Data:

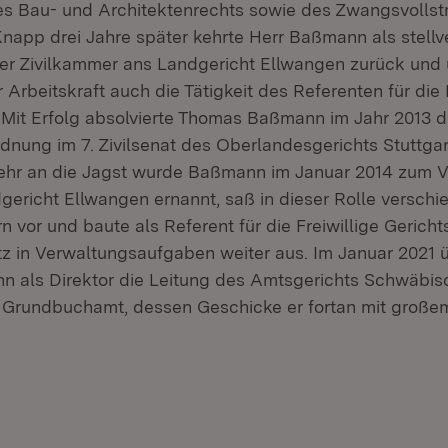
s Bau- und Architektenrechts sowie des Zwangsvollst
Knapp drei Jahre später kehrte Herr Baßmann als stellv
ner Zivilkammer ans Landgericht Ellwangen zurück und
r Arbeitskraft auch die Tätigkeit des Referenten für die 
. Mit Erfolg absolvierte Thomas Baßmann im Jahr 2013 d
nung im 7. Zivilsenat des Oberlandesgerichts Stuttgar
ehr an die Jagst wurde Baßmann im Januar 2014 zum V
gericht Ellwangen ernannt, saß in dieser Rolle verschi
 vor und baute als Referent für die Freiwillige Gericht
z in Verwaltungsaufgaben weiter aus. Im Januar 2021
 als Direktor die Leitung des Amtsgerichts Schwäbi
Grundbuchamt, dessen Geschicke er fortan mit großem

What you are asked to do: The entries above are to be repeated exactly, except for any pictures.

Finished task:
s Bau- und Architektenrechts sowie des Zwangsvollst
Knapp drei Jahre später kehrte Herr Baßmann als stellv
ner Zivilkammer ans Landgericht Ellwangen zurück und
r Arbeitskraft auch die Tätigkeit des Referenten für die 
. Mit Erfolg absolvierte Thomas Baßmann im Jahr 2013 d
nung im 7. Zivilsenat des Oberlandesgerichts Stuttgar
ehr an die Jagst wurde Baßmann im Januar 2014 zum V
gericht Ellwangen ernannt, saß in dieser Rolle verschi
 vor und baute als Referent für die Freiwillige Gericht
z in Verwaltungsaufgaben weiter aus. Im Januar 2021
 als Direktor die Leitung des Amtsgerichts Schwäbi
Grundbuchamt, dessen Geschicke er fortan mit großem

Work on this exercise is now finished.